Exercise details: Using the material below, work out how many lines contain the word "Malik". Reply with the number and nothing more.

Data:

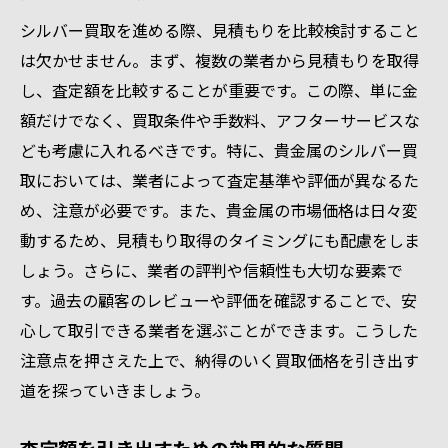
シルバー買取を進める際、見積もりを比較検討すること
は欠かせません。まず、複数の業者から見積もりを取得
し、査定額を比較することが重要です。この際、単に金
額だけでなく、買取条件や手数料、アフターサービスな
ども考慮に入れるべきです。特に、貴金属のシルバー買
取においては、業者によって査定基準や評価が異なるた
め、注意が必要です。また、貴金属の市場価格は日々変
動するため、見積もり取得のタイミングにも配慮をしま
しょう。さらに、業者の評判や信頼性も大切な要素で
す。過去の顧客のレビューや評価を確認することで、安
心して取引できる業者を選ぶことができます。こうした
注意点を押さえた上で、納得のいく買取価格を引き出す
道を探っていきましょう。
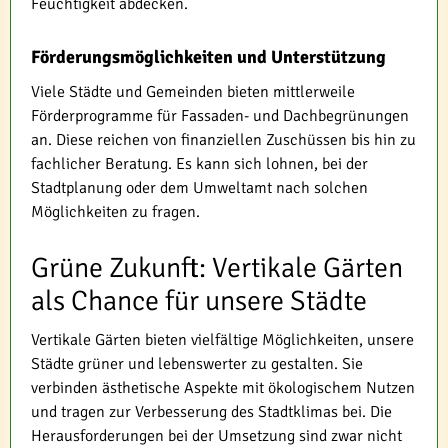
Feuchtigkeit abdecken.
Förderungsmöglichkeiten und Unterstützung
Viele Städte und Gemeinden bieten mittlerweile
Förderprogramme für Fassaden- und Dachbegrünungen
an. Diese reichen von finanziellen Zuschüssen bis hin zu
fachlicher Beratung. Es kann sich lohnen, bei der
Stadtplanung oder dem Umweltamt nach solchen
Möglichkeiten zu fragen.
Grüne Zukunft: Vertikale Gärten
als Chance für unsere Städte
Vertikale Gärten bieten vielfältige Möglichkeiten, unsere
Städte grüner und lebenswerter zu gestalten. Sie
verbinden ästhetische Aspekte mit ökologischem Nutzen
und tragen zur Verbesserung des Stadtklimas bei. Die
Herausforderungen bei der Umsetzung sind zwar nicht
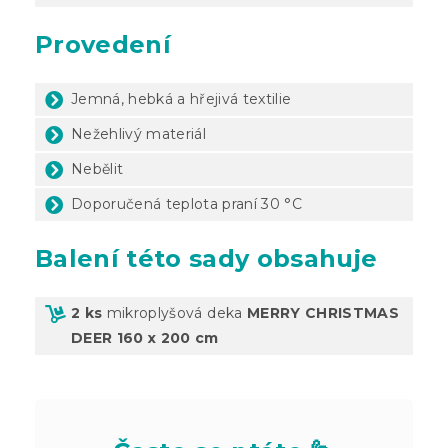
Provedení
Jemná, hebká a hřejivá textilie
Nežehlivý materiál
Nebělit
Doporučená teplota praní 30 °C
Balení této sady obsahuje
2 ks
mikroplyšová deka
MERRY CHRISTMAS
DEER 160 x 200 cm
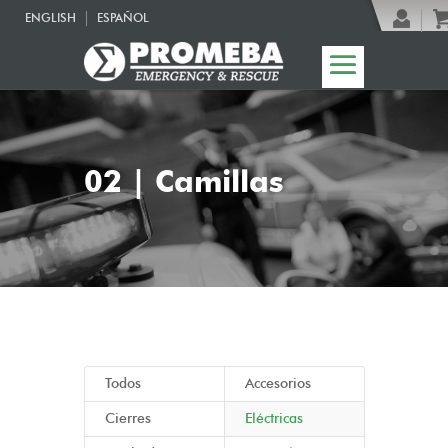
ENGLISH
ESPAÑOL
02 | Camillas
Todos
Accesorios
Cierres
Eléctricas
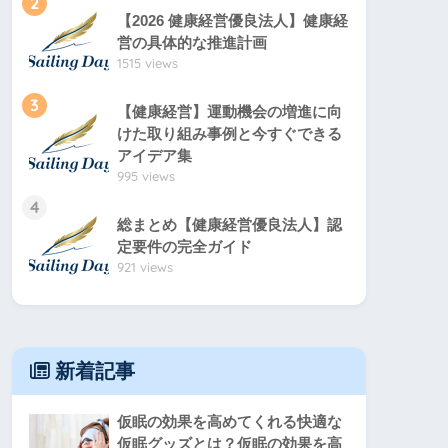
2
【2026 健康経営優良法人】健康経
営の具体的な推進計画
1515 views
3
【健康経営】運動機会の増進に向
けた取り組み事例と今すぐできる
アイデア集
995 views
4
総まとめ【健康経営優良法人】認
定要件の完全ガイド
921 views
新着記事
仮眠の効果を高めてくれる快適な
仮眠グッズとは？仮眠の効果を高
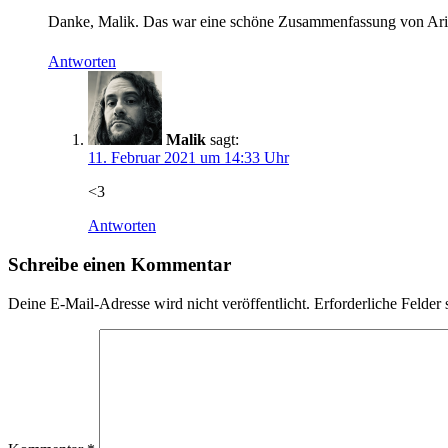
Danke, Malik. Das war eine schöne Zusammenfassung von Arial
Antworten
Malik
sagt:
11. Februar 2021 um 14:33 Uhr
<3
Antworten
Schreibe einen Kommentar
Deine E-Mail-Adresse wird nicht veröffentlicht.
Erforderliche Felder 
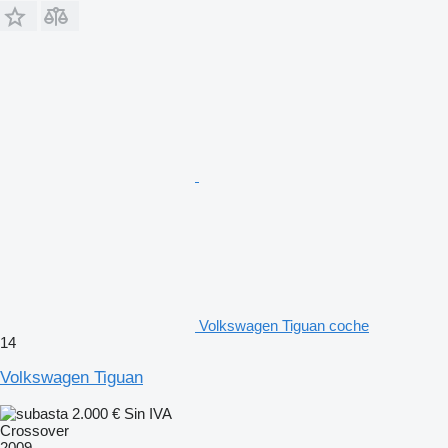
Volkswagen Tiguan coche
14
Volkswagen Tiguan
2.000 €
Sin IVA
Crossover
2009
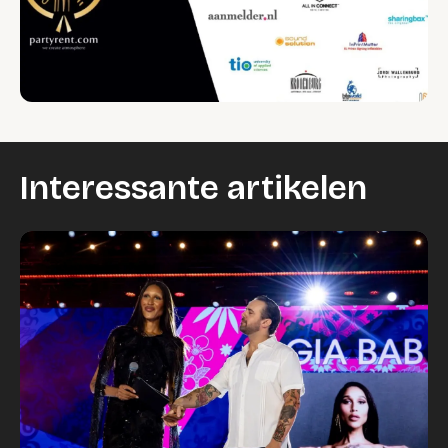
Interessante artikelen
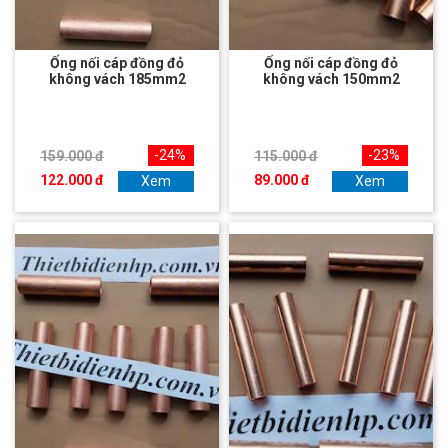
Ống nối cáp đồng đỏ
Ống nối cáp đồng đỏ
không vách 185mm2
không vách 150mm2
-24%
-23%
159.000 đ
115.000 đ
122.000 đ
89.000 đ
Xem
Xem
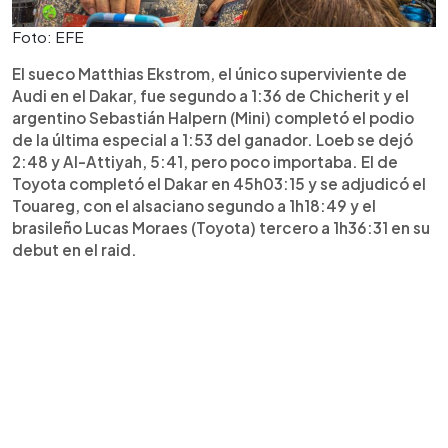
Foto: EFE
El sueco Matthias Ekstrom, el único superviviente de
Audi en el Dakar, fue segundo a 1:36 de Chicherit y el
argentino Sebastián Halpern (Mini) completó el podio
de la última especial a 1:53 del ganador. Loeb se dejó
2:48 y Al-Attiyah, 5:41, pero poco importaba. El de
Toyota completó el Dakar en 45h03:15 y se adjudicó el
Touareg, con el alsaciano segundo a 1h18:49 y el
brasileño Lucas Moraes (Toyota) tercero a 1h36:31 en su
debut en el raid.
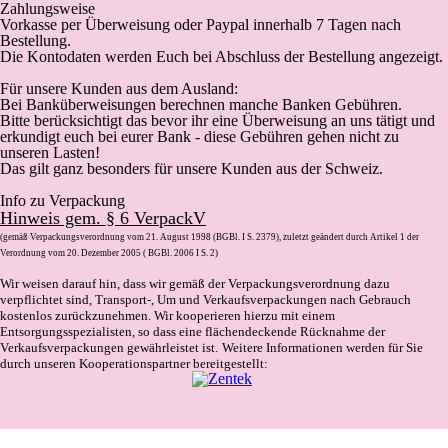
Zahlungsweise
Vorkasse
per Überweisung oder Paypal innerhalb 7 Tagen nach
Bestellung.
Die Kontodaten werden Euch bei Abschluss der Bestellung angezeigt.
Für unsere Kunden aus dem Ausland:
Bei Banküberweisungen berechnen manche Banken Gebühren.
Bitte berücksichtigt das bevor ihr eine Überweisung an uns tätigt und
erkundigt euch bei eurer Bank - diese Gebühren gehen nicht zu
unseren Lasten!
Das gilt ganz besonders für unsere Kunden aus der Schweiz.
Info zu Verpackung
Hinweis gem. § 6 VerpackV
(gemäß Verpackungsverordnung vom 21. August 1998 (BGBl. I S. 2379), zuletzt geändert durch Artikel 1 der
Verordnung vom 20. Dezember 2005 ( BGBl. 2006 I S. 2)
Wir weisen darauf hin, dass wir gemäß der Verpackungsverordnung dazu
verpflichtet sind, Transport-, Um und Verkaufsverpackungen nach Gebrauch
kostenlos zurückzunehmen. Wir kooperieren hierzu mit einem
Entsorgungsspezialisten, so dass eine flächendeckende Rücknahme der
Verkaufsverpackungen gewährleistet ist.
Weitere Informationen werden für Sie
durch unseren Kooperationspartner bereitgestellt:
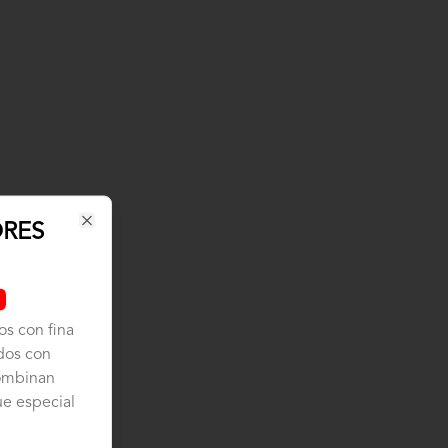
ORES
Close
os con fina
dos con
combinan
ue especial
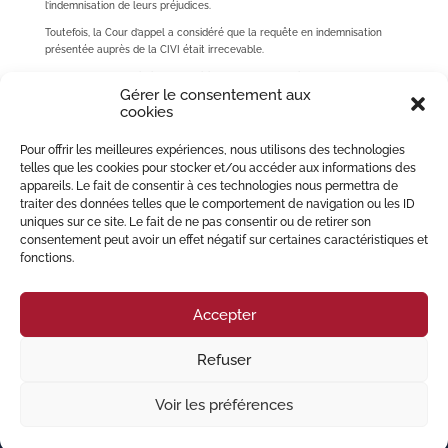
l’indemnisation de leurs préjudices.
Toutefois, la Cour d’appel a considéré que la requête en indemnisation
présentée auprès de la CIVI était irrecevable.
Les proches de la victime ont saisi la Cour de cassation.
Gérer le consentement aux
Alors que le Code des assurances prévoit notamment la compétence du
cookies
FGAO lorsque le préjudice résulte d’un accident survenu sur le territoire
métropolitain d’un État partie à l’Espace économique européen (EEE), la
Pour offrir les meilleures expériences, nous utilisons des technologies
Cour de cassation confirme la position de la Cour d’appel après avoir
telles que les cookies pour stocker et/ou accéder aux informations des
toutefois constaté que l’accident s’était produit au Portugal.
appareils. Le fait de consentir à ces technologies nous permettra de
La CIVI n’était donc pas compétente pour accueillir la requête en
traiter des données telles que le comportement de navigation ou les ID
indemnisation.
uniques sur ce site. Le fait de ne pas consentir ou de retirer son
consentement peut avoir un effet négatif sur certaines caractéristiques et
Cette décision est très sévère pour les proches de cette victime,
fonctions.
démontrant les nombreux obstacles en la matière et l’importance d’être
assisté d’un professionnel compétent en la matière.
Accepter
Refuser
© 2023 Migliore Perrey Avocats – Tous droits réservés I
Mention Légales
Voir les préférences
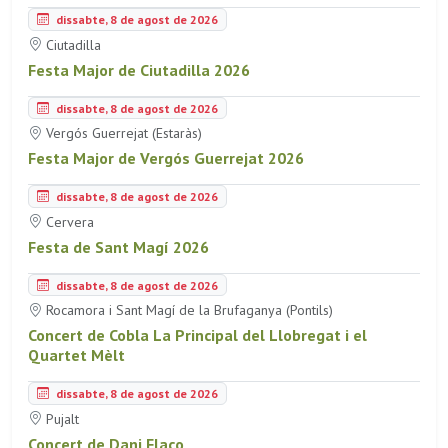
dissabte, 8 de agost de 2026
Ciutadilla
Festa Major de Ciutadilla 2026
dissabte, 8 de agost de 2026
Vergós Guerrejat (Estaràs)
Festa Major de Vergós Guerrejat 2026
dissabte, 8 de agost de 2026
Cervera
Festa de Sant Magí 2026
dissabte, 8 de agost de 2026
Rocamora i Sant Magí de la Brufaganya (Pontils)
Concert de Cobla La Principal del Llobregat i el
Quartet Mèlt
dissabte, 8 de agost de 2026
Pujalt
Concert de Dani Flaco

Completed exercise: 2